Data entries
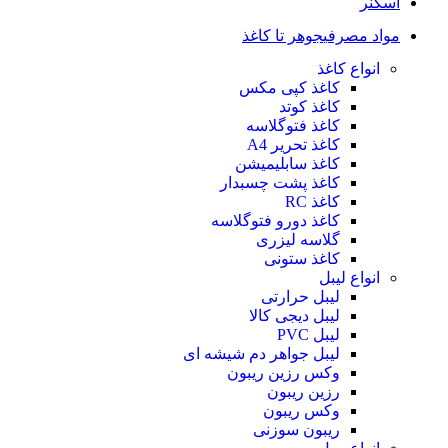
اسکنر
مواد مصرفی
جوهر تا کاغذ
انواع کاغذ
کاغذ کپی مکس
کاغذ کوتد
کاغذ فتوگلاسه
کاغذ تحریر A4
کاغذ سابلیمیشن
کاغذ پشت چسبدار
کاغذ RC
کاغذ دورو فتوگلاسه
گلاسه لیزری
کاغذ ستونی
انواع لیبل
لیبل حرارتی
لیبل دیجی کالا
لیبل PVC
لیبل جواهر دم شیشه ای
وکس رزین ریبون
رزین ریبون
وکس ریبون
ریبون سوزنی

> _Activity_
Your answer should hold exactly the lines from the one containing "کاغذ کپی مکس" to the last line of the data, both included, and no others.

> _Response to this task_
کاغذ کپی مکس
کاغذ کوتد
کاغذ فتوگلاسه
کاغذ تحریر A4
کاغذ سابلیمیشن
کاغذ پشت چسبدار
کاغذ RC
کاغذ دورو فتوگلاسه
گلاسه لیزری
کاغذ ستونی
انواع لیبل
لیبل حرارتی
لیبل دیجی کالا
لیبل PVC
لیبل جواهر دم شیشه ای
وکس رزین ریبون
رزین ریبون
وکس ریبون
ریبون سوزنی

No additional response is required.